WORK ORDER:
At the line with "Pubblicato su 13/07/PM 13:33", start transcribing; stop after the last line of the data below. Keep it exact and leave pictures out.

DATASET:
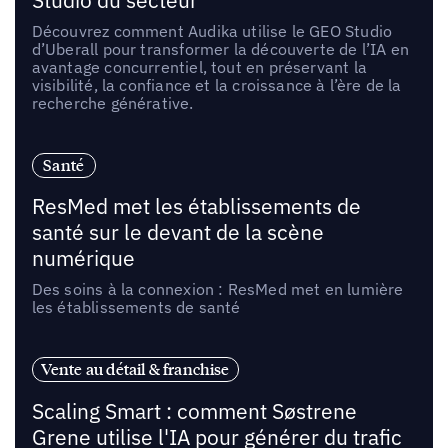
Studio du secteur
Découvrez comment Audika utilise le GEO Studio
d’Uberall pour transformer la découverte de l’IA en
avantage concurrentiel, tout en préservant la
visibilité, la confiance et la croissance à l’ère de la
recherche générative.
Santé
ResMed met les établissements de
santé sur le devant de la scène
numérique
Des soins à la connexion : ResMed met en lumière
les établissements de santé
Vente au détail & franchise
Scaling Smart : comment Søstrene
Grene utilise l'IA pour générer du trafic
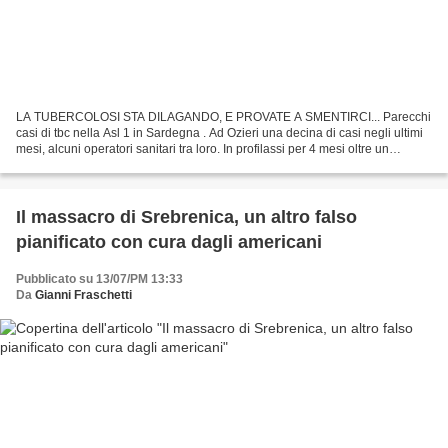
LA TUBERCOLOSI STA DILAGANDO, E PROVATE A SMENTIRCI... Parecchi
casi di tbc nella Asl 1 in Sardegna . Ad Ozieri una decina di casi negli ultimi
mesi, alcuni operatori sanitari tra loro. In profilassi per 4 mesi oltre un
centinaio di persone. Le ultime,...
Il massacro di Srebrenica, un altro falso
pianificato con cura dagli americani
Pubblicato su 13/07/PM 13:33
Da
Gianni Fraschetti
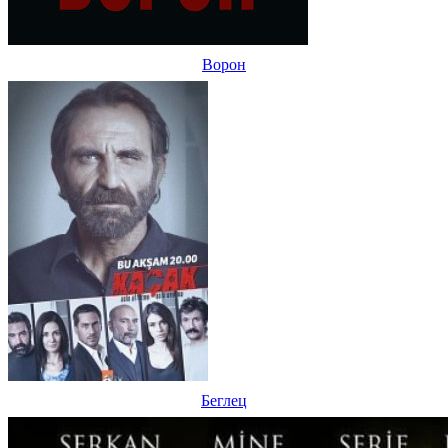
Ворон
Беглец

SOLUTION FOR THIS EXERCISE:
Pubblicato su 13/07/PM 13:33
Da
Gianni Fraschetti
Ворон
Беглец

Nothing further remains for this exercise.